Page images and extracted text =
════════════════
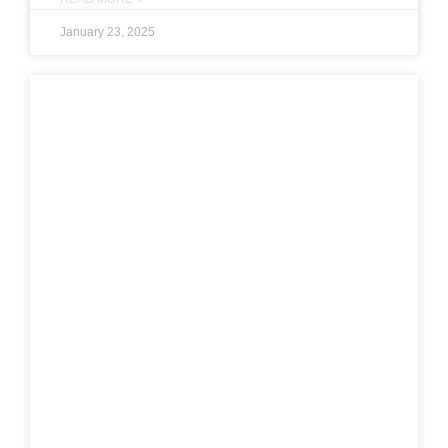
January 23, 2025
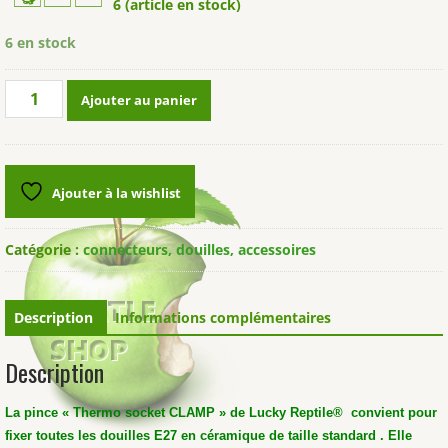
6 (article en stock)
6 en stock
quantité
Ajouter au panier
de
Pince
de
fixation
Ajouter à la wishlist
"Thermo
Socket
CLAMP"
Catégorie :
connecteurs, douilles, accessoires
LUCKY
REPTILE®
Description
Informations complémentaires
Description
La pince « Thermo socket CLAMP » de Lucky Reptile® convient pour
fixer toutes les douilles E27 en céramique de taille standard .
Elle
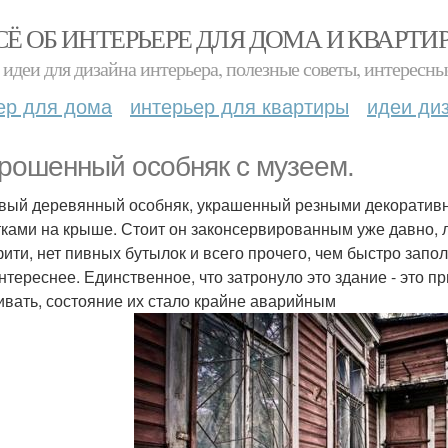
СЁ ОБ ИНТЕРЬЕРЕ ДЛЯ ДОМА И КВАРТИ
идеи для дизайна интерьера, полезные советы, интересны
ер для дома
интерьер для квартиры
идеи ди
рошенный особняк с музеем.
вый деревянный особняк, украшенный резными декоратив
ками на крыше. Стоит он законсервированным уже давно, ле
ити, нет пивных бутылок и всего прочего, чем быстро запо
нтереснее. Единственное, что затронуло это здание - это 
ивать, состояние их стало крайне аварийным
════════════════
The problem =
The entries need to be restated exactly, and their pictures left out.

Exercise answer =
January 23, 2025
6 (article en stock)
6 en stock
quantité
Ajouter au panier
de
Pince
de
fixation
Ajouter à la wishlist
"Thermo
Socket
CLAMP"
Catégorie :
connecteurs, douilles, accessoires
LUCKY
REPTILE®
Description
Informations complémentaires
Description
La pince « Thermo socket CLAMP » de Lucky Reptile® convient pour
fixer toutes les douilles E27 en céramique de taille standard .
Elle
СЁ ОБ ИНТЕРЬЕРЕ ДЛЯ ДОМА И КВАРТИ
идеи для дизайна интерьера, полезные советы, интересны
ер для дома
интерьер для квартиры
идеи ди
рошенный особняк с музеем.
вый деревянный особняк, украшенный резными декоратив
ками на крыше. Стоит он законсервированным уже давно, ле
ити, нет пивных бутылок и всего прочего, чем быстро запо
нтереснее. Единственное, что затронуло это здание - это 
ивать, состояние их стало крайне аварийным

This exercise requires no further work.